Dear Lou,
Many thanks for forwarding your post to me. I didn't know about
Norm Levitt's latest Spiked article, but I have now taken a look at it.
My impression is that Norm is still a social democrat on economic issues,
but increasingly pissed-off with PC of all kinds. As far as I can tell,
he's not a rightist, but simply a grumpy old fart (as he himself has
described himself elsewhere). For instance:
... the chief effect of PC-sponsored initiatives has been to
make the sponsors unpopular while doing virtually nothing
concrete to ameliorate the painful real-world situations that
provoke these projects in the first place.
Most folks on a typical US campus think of PC as tiresome and
even silly, and regard its advocates as self-righteous and
censorious to the point of nastiness. The chief beneficiaries
of PC antics, indeed, are the right-wing talk show hosts,
bloggers and columnists who gleefully decry them at every
opportunity.
And he does keep the various dangers in perspective:
The cult of 'cultural competence' is now beginning to afflict
universities because they lack the immune system necessary to
suppress such inane crap before it gets a foothold. It is
distinctly possible that the even more inane crap called
Intelligent Design theory might also afflict them before too
long, especially if the power of the PC Mafia starts to slip
while that of the Dark Side waxes.
I certainly wouldn't have written an article like his, but it seems
to me that large parts of it could be agreed to by social democrats
and even by Marxists, once they get over their aversion to its TONE.
(After all, Marxists have their own criticisms of pomo leftists,
which are not really so different from Levitt's.) Even in the
incendiary phrase you quote,
You doubt that Malcolm X was a paragon of humanitarianism,
that gender is a construction, that Native American myth is true?
You're culturally incompetent...
if you put aside the case of Malcolm X, most Marxists would (I presume)
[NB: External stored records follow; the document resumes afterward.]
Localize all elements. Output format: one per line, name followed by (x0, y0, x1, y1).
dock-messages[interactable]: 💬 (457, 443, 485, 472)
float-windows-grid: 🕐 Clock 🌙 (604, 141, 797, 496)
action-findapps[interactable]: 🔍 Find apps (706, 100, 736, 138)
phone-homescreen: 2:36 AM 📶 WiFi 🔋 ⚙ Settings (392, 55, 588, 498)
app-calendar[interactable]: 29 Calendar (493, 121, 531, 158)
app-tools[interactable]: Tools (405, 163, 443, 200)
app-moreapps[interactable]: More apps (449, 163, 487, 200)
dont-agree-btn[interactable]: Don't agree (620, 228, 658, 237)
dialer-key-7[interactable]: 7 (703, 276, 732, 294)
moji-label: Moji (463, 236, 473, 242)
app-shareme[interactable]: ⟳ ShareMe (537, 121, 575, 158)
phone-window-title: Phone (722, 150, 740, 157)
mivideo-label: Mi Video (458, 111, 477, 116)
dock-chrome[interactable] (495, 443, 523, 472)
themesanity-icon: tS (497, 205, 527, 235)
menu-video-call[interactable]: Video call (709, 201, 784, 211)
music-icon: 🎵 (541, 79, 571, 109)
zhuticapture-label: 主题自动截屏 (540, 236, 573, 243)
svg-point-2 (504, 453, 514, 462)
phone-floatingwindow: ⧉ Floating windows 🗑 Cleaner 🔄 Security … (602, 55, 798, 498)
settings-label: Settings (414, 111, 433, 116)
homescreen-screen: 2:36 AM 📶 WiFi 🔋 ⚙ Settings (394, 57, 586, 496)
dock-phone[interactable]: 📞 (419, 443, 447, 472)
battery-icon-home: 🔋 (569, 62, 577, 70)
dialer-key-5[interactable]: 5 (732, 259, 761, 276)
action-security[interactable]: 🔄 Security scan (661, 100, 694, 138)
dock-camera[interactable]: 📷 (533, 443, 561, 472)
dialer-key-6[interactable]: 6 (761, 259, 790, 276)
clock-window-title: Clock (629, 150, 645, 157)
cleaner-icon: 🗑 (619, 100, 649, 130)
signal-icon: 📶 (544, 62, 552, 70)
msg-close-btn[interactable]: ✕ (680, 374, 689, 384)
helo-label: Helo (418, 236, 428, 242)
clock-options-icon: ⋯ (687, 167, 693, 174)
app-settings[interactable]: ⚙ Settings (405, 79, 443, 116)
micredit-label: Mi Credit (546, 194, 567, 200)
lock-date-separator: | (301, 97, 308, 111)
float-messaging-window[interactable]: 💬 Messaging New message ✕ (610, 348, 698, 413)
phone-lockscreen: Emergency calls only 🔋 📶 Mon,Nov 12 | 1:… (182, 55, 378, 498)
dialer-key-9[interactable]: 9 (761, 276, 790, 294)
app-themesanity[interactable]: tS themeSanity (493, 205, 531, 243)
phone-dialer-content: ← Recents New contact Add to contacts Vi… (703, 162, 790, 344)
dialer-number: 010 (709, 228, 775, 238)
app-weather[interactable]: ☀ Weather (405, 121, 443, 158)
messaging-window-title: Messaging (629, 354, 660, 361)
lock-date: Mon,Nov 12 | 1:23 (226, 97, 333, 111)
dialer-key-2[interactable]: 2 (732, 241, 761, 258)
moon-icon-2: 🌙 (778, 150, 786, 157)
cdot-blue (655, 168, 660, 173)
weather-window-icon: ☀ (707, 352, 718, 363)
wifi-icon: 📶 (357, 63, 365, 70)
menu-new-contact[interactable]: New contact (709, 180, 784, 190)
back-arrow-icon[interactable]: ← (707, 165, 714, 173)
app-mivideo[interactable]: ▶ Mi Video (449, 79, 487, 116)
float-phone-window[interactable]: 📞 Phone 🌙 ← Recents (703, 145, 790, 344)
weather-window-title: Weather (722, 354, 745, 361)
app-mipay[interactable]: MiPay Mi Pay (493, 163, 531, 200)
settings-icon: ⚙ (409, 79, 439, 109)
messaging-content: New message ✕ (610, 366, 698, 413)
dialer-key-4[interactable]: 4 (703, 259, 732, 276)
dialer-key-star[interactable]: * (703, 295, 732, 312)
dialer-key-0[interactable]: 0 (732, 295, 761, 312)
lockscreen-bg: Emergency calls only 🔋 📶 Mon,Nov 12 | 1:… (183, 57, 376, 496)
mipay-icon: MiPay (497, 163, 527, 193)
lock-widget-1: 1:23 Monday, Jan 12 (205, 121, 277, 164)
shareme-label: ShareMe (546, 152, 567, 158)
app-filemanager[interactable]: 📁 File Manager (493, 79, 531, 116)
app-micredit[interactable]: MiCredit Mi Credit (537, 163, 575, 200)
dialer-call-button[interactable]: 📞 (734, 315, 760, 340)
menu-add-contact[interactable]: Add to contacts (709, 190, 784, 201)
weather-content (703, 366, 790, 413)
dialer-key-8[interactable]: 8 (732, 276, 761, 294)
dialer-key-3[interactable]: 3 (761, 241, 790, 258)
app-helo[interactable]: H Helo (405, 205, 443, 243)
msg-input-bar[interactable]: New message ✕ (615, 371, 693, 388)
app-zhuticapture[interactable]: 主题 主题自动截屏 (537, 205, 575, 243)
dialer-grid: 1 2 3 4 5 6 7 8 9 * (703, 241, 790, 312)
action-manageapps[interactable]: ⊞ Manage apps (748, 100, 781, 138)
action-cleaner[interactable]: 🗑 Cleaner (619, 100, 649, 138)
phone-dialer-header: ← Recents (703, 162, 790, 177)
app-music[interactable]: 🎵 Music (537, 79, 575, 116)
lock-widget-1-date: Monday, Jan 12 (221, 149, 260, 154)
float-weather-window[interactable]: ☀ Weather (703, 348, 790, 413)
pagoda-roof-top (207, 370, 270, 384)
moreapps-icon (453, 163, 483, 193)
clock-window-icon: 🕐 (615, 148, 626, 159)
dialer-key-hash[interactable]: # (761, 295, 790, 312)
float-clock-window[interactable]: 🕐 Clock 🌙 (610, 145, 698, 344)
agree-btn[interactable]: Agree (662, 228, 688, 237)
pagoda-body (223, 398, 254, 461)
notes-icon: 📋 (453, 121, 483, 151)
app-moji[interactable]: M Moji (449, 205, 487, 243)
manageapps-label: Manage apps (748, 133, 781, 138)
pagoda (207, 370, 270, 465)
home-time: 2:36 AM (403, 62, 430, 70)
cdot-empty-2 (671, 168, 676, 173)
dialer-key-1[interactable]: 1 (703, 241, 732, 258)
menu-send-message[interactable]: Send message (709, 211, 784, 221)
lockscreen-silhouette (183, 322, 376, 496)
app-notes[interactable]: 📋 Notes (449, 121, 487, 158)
agree with Levitt on the other two, i.e. that
1) sex is an objective biological fact that is not PURELY
a social construction (please note that admitting this obvious fact
does NOT imply any particular sex roles or contradict most feminist
goals; nor does it deny that gender is IN PART a social construction)
2) Native American (and Christian and Hindu and ...) myths,
if interpreted as objective statements about history, are false.
Or more precisely, as Norm puts it, "the early demographic history
of the Americas is more accurately revealed by scientific
anthropology than by the Native American folklore and myth
celebrated by tribal militants".
What Marxist would disagree with that?
I would be grateful if you could forward this clarification to the
Marxism list, as people might be interested in it.
Best wishes,
Alan
P.S. I'm sorry that you didn't come up to me when we last crossed paths:
> I didn't speak to Alan at the time because I was not really
> in the mood to confront him about the sordid company he was keeping.
> I only hope that he has wised up over the past 4 years.
It doesn't seem to me that attending a few talks at a conference
(exactly the same as you did) constitutes "keeping the company"
of anyone. And instead of worrying so much about what "company"
people keep, why not just discuss their ideas, and criticize the ones
you think are wrong? I would be extremely happy if you were to offer
criticisms of my ideas. For instance, you might be interested in
an essay I recently wrote, "Pseudoscience and Postmodernism:
Antagonists or Fellow-Travelers?"
(http://www.physics.nyu.edu/faculty/sokal/pseudoscience_rev.pdf)
-- most of it is philosophical and cultural rather than directly
political, but Sections 3 and 6 have some political relevance.
Also, in the French edition to the book, Jean Bricmont wrote an
excellent preface that is explicitly anti-imperialist.